### Requirement:
Below are the records. Retype exactly the lines between the lines holding "이어서, 청년미래적금은 단순한 적금이 아니라 국가가" and "회 전체의 미래 전략이라고 강조하면서 청년이 자산을", inclusive.

### Available records:
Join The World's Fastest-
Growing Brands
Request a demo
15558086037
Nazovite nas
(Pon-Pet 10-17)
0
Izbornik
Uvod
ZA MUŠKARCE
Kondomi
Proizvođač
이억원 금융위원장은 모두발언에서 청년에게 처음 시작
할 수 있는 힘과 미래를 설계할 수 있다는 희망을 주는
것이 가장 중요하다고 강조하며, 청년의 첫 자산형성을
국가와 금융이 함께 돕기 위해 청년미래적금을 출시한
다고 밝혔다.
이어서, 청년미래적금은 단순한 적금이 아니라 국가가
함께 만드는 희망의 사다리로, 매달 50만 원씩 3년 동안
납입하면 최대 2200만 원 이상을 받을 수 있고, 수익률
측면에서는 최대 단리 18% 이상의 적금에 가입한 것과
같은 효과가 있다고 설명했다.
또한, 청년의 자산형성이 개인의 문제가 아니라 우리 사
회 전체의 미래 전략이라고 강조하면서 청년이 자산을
---
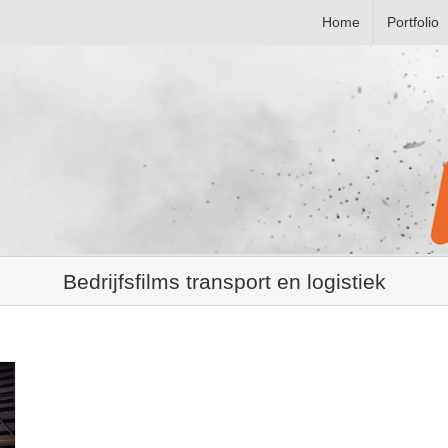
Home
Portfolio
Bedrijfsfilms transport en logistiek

### Answer section:
이어서, 청년미래적금은 단순한 적금이 아니라 국가가
함께 만드는 희망의 사다리로, 매달 50만 원씩 3년 동안
납입하면 최대 2200만 원 이상을 받을 수 있고, 수익률
측면에서는 최대 단리 18% 이상의 적금에 가입한 것과
같은 효과가 있다고 설명했다.
또한, 청년의 자산형성이 개인의 문제가 아니라 우리 사
회 전체의 미래 전략이라고 강조하면서 청년이 자산을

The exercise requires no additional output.